----- Dataset records -----

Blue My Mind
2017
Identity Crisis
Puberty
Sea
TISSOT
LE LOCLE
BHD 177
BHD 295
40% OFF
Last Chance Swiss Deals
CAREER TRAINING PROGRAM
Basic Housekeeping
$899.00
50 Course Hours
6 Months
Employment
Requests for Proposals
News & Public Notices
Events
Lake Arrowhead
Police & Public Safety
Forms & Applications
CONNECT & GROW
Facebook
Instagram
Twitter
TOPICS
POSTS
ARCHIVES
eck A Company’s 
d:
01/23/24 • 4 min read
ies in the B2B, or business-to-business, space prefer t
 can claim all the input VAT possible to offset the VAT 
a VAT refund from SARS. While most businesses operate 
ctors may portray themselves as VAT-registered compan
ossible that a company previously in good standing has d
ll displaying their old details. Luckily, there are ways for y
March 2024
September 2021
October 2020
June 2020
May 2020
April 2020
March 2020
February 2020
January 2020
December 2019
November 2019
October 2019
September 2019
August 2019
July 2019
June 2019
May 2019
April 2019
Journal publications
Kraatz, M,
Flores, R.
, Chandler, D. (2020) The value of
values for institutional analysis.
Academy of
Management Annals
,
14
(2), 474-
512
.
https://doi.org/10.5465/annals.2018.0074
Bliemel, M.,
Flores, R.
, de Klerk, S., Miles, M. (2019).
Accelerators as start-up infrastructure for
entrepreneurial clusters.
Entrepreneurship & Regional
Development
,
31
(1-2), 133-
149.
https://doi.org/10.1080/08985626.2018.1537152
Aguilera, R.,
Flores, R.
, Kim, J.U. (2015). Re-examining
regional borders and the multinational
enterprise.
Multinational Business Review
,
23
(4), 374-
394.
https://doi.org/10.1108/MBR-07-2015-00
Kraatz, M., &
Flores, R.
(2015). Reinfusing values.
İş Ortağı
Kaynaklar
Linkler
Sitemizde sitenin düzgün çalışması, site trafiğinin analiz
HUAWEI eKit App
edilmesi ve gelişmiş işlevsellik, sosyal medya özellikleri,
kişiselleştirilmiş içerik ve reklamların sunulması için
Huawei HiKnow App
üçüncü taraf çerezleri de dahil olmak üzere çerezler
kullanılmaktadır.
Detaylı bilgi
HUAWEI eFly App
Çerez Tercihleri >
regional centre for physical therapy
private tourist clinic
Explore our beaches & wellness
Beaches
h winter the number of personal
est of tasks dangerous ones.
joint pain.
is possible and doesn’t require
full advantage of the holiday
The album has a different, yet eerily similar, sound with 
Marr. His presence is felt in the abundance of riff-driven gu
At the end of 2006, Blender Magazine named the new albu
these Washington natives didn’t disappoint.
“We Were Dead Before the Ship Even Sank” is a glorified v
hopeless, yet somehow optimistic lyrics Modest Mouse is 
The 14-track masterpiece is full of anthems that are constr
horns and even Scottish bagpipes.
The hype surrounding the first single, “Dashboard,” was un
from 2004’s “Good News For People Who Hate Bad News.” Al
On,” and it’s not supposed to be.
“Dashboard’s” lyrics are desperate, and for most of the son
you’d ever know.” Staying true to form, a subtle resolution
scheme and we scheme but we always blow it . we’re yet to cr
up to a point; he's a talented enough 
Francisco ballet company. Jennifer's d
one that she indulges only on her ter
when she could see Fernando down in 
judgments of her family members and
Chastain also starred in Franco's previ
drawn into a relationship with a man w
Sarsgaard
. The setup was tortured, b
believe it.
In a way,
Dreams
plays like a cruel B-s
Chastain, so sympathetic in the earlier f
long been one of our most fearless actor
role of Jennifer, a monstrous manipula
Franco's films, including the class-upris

-----

Among the entries above, find the line with "Development" and the line with "when she could see Fernando down in"; give again exactly these two lines and all lines between them.

Development
,
31
(1-2), 133-
149.
https://doi.org/10.1080/08985626.2018.1537152
Aguilera, R.,
Flores, R.
, Kim, J.U. (2015). Re-examining
regional borders and the multinational
enterprise.
Multinational Business Review
,
23
(4), 374-
394.
https://doi.org/10.1108/MBR-07-2015-00
Kraatz, M., &
Flores, R.
(2015). Reinfusing values.
İş Ortağı
Kaynaklar
Linkler
Sitemizde sitenin düzgün çalışması, site trafiğinin analiz
HUAWEI eKit App
edilmesi ve gelişmiş işlevsellik, sosyal medya özellikleri,
kişiselleştirilmiş içerik ve reklamların sunulması için
Huawei HiKnow App
üçüncü taraf çerezleri de dahil olmak üzere çerezler
kullanılmaktadır.
Detaylı bilgi
HUAWEI eFly App
Çerez Tercihleri >
regional centre for physical therapy
private tourist clinic
Explore our beaches & wellness
Beaches
h winter the number of personal
est of tasks dangerous ones.
joint pain.
is possible and doesn’t require
full advantage of the holiday
The album has a different, yet eerily similar, sound with 
Marr. His presence is felt in the abundance of riff-driven gu
At the end of 2006, Blender Magazine named the new albu
these Washington natives didn’t disappoint.
“We Were Dead Before the Ship Even Sank” is a glorified v
hopeless, yet somehow optimistic lyrics Modest Mouse is 
The 14-track masterpiece is full of anthems that are constr
horns and even Scottish bagpipes.
The hype surrounding the first single, “Dashboard,” was un
from 2004’s “Good News For People Who Hate Bad News.” Al
On,” and it’s not supposed to be.
“Dashboard’s” lyrics are desperate, and for most of the son
you’d ever know.” Staying true to form, a subtle resolution
scheme and we scheme but we always blow it . we’re yet to cr
up to a point; he's a talented enough 
Francisco ballet company. Jennifer's d
one that she indulges only on her ter
when she could see Fernando down in 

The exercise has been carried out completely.